BEGIN Information given
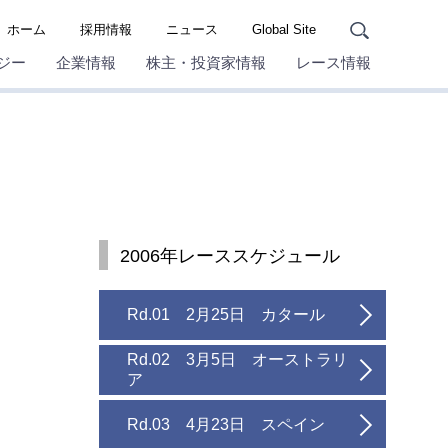
ホーム
採用情報
ニュース
Global Site
ジー
企業情報
株主・投資家情報
レース情報
2006年レーススケジュール
Rd.01 2月25日 カタール
Rd.02 3月5日 オーストラリ
ア
Rd.03 4月23日 スペイン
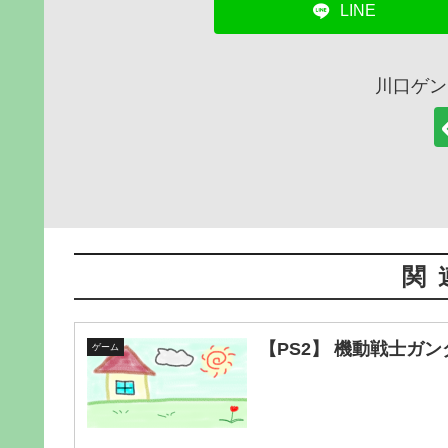
LINE
川口ゲン
関
【PS2】 機動戦士ガンダム
ゲーム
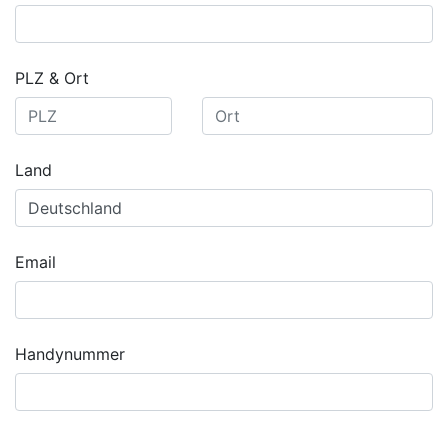
PLZ & Ort
Land
Email
Handynummer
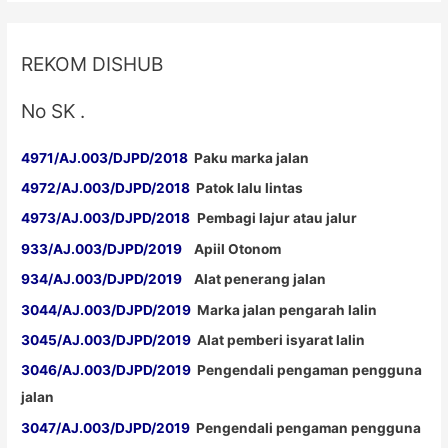
REKOM DISHUB
No SK .
4971/AJ.003/DJPD/2018
Paku marka jalan
4972/AJ.003/DJPD/2018
Patok lalu lintas
4973/AJ.003/DJPD/2018
Pembagi lajur atau jalur
933/AJ.003/DJPD/2019
Apiil Otonom
934/AJ.003/DJPD/2019
Alat penerang jalan
3044/AJ.003/DJPD/2019
Marka jalan pengarah lalin
3045/AJ.003/DJPD/2019
Alat pemberi isyarat lalin
3046/AJ.003/DJPD/2019
Pengendali pengaman pengguna
jalan
3047/AJ.003/DJPD/2019
Pengendali pengaman pengguna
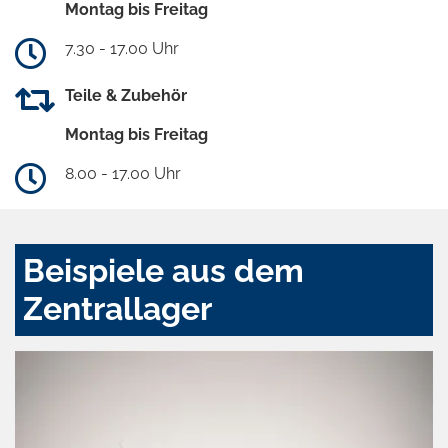
Montag bis Freitag
7.30 - 17.00 Uhr
Teile & Zubehör
Montag bis Freitag
8.00 - 17.00 Uhr
Beispiele aus dem
Zentrallager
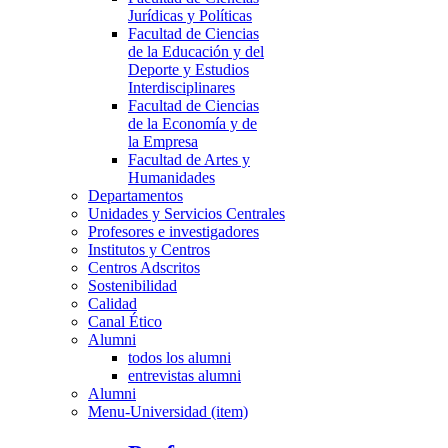
Jurídicas y Políticas
Facultad de Ciencias
de la Educación y del
Deporte y Estudios
Interdisciplinares
Facultad de Ciencias
de la Economía y de
la Empresa
Facultad de Artes y
Humanidades
Departamentos
Unidades y Servicios Centrales
Profesores e investigadores
Institutos y Centros
Centros Adscritos
Sostenibilidad
Calidad
Canal Ético
Alumni
todos los alumni
entrevistas alumni
Alumni
Menu-Universidad (item)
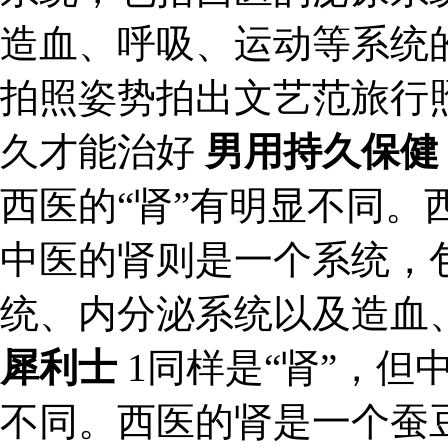
造血、呼吸、运动等系统
拍照姿势拍出文艺范旅行
久才能治好
男用持久保健
西医的“肾”有明显不同。
中医的肾则是一个系统，
统、内分泌系统以及造血
犀利士
1同样是“肾”，但
不同。西医的肾是一个蚕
END Information given
• _Exercise_: Select all lines in the listing above where the word "DJPD" appears, and show them.

• _Reply_:
4971/AJ.003/DJPD/2018
4972/AJ.003/DJPD/2018
4973/AJ.003/DJPD/2018
933/AJ.003/DJPD/2019
934/AJ.003/DJPD/2019
3044/AJ.003/DJPD/2019
3045/AJ.003/DJPD/2019
3046/AJ.003/DJPD/2019
3047/AJ.003/DJPD/2019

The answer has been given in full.